Something like this is definitely possible with an adapted version of Yjs. While this is a super interesting topic, I don’t believe that something like this can ever lead to a good user experience. It is never good when edits simply disappear after a time (the reason being that you synced permissions with another peer, so your causally dependent changes are now all getting removed). It is impossible to build a mental model to understand why this happens for casual users.
Another disadvantage is that you must associate a user and a timestamp with all operations that are created. You need to propagate this information so that others can potentially reject them when a user was revoked access in the past.
If I would tackle this problem, I’d try to find a solution that can be easily expressed as a mental model. Ideally, there is a central authority for authorization on a document. But if that’s not possible and we need to have completely decentralized authorization management I have two other ideas:
One approach would be to write edits to a blockchain. Users need to check permission on the blockchain before accepting changes from a user. The blockchain would also help to keep all permissions distributed when users are offline. You want to prevent that a user shares secret information with a user that was revoked access.

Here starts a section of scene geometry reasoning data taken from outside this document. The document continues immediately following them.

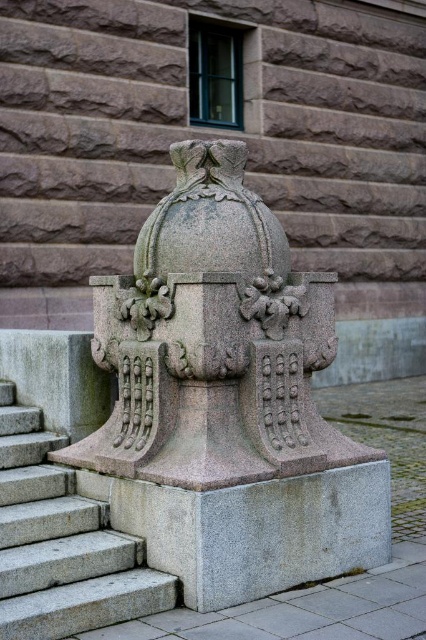 Question: Among these objects, which one is nearest to the camera?

Choices:
 (A) gray granite stairs at lower left
 (B) granite sculpture at center

Answer: (A)

Question: Which point is farther to the camera?

Choices:
 (A) granite sculpture at center
 (B) gray granite stairs at lower left

Answer: (A)

Question: Does granite sculpture at center have a lesser width compared to gray granite stairs at lower left?

Choices:
 (A) yes
 (B) no

Answer: (B)

Question: Can you confirm if granite sculpture at center is wider than gray granite stairs at lower left?

Choices:
 (A) no
 (B) yes

Answer: (B)

Question: Is granite sculpture at center bigger than gray granite stairs at lower left?

Choices:
 (A) no
 (B) yes

Answer: (B) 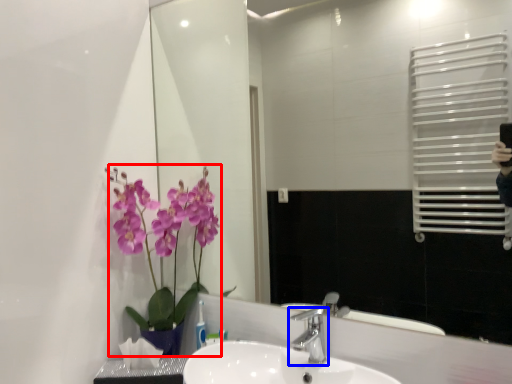 Question: Which object appears farthest to the camera in this image, floral arrangement (highlighted by a red box) or tap (highlighted by a blue box)?

Choices:
 (A) floral arrangement
 (B) tap

Answer: (A) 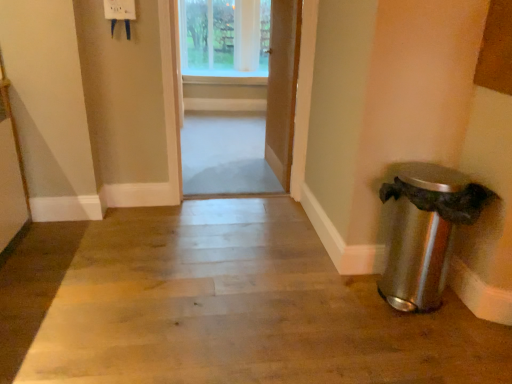 Question: Is wooden door at center, which is the first door from right to left, wider or thinner than wooden door at center, the first door when ordered from left to right?

Choices:
 (A) thin
 (B) wide

Answer: (A)

Question: Considering the positions of wooden door at center, which is the first door from right to left, and wooden door at center, the first door when ordered from left to right, in the image, is wooden door at center, which is the first door from right to left, bigger or smaller than wooden door at center, the first door when ordered from left to right,?

Choices:
 (A) big
 (B) small

Answer: (B)

Question: Considering the real-world distances, which object is closest to the wooden floor at center?

Choices:
 (A) clear glass window at upper center
 (B) wooden door at center, which ranks as the 2th door in right-to-left order
 (C) satin silver trash can at lower right
 (D) wooden door at center, which is the first door from right to left

Answer: (C)

Question: Estimate the real-world distances between objects in this image. Which object is farther from the clear glass window at upper center?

If authorization is only handled in a small group of users that have access to the document, it might take quite a while for this information to propagate to all clients. My assumption is that the document will be opened very sporadically. The users might live in different timezones and only open their computers for a few hours a day. In some cases, it might take weeks until this information is propagated. Blockchains (or any other always-available entity for authorization) is an appropriate solution for this kind of problem.
Another approach that would work well for pure p2p applications is to fork the document to a new “room” when permissions from a user is revoked. The client that forks the document will propagate information about the new “room” to the other users in a way so that only users with permission can read it. The user that doesn’t have access anymore won’t even know that they don’t have access anymore (unless you make it explicit).
The fork approach has the advantage that there is a clear mental model of what happens when permissions change. Users that are still in the old room and catch up eventually will have to carry over their offline edits manually, which makes this action explicit. This approach also doesn’t have any additional overhead (like storing user information and a timestamp with each operation).
But these are just a few suggestions. Different solutions have different tradeoffs. I believe that the proper permission model is very application-specific and can’t be generalized.
@dmonad - Thanks for your response. Yeah, both of your approaches essentially rely on consensus for nodes to agree on what the “next” fork of the document should be (i.e. based on access control rules / user authorization). Users who got permissions revoked end up with the “old” fork of the document. It’s then an application decision whether you simply reject syncs on the “old” fork or allow syncing to continue on the “old” fork while most nodes migrate to the “new” fork, ignoring changes on the “old” fork. The client app could also be written such that the “old” document is deleted. In all cases, the consensus of nodes is what allows writes to continue down the “new” fork.
Consensus could be in the form of a blockchain, a central authoritative server, or a quorum of nodes.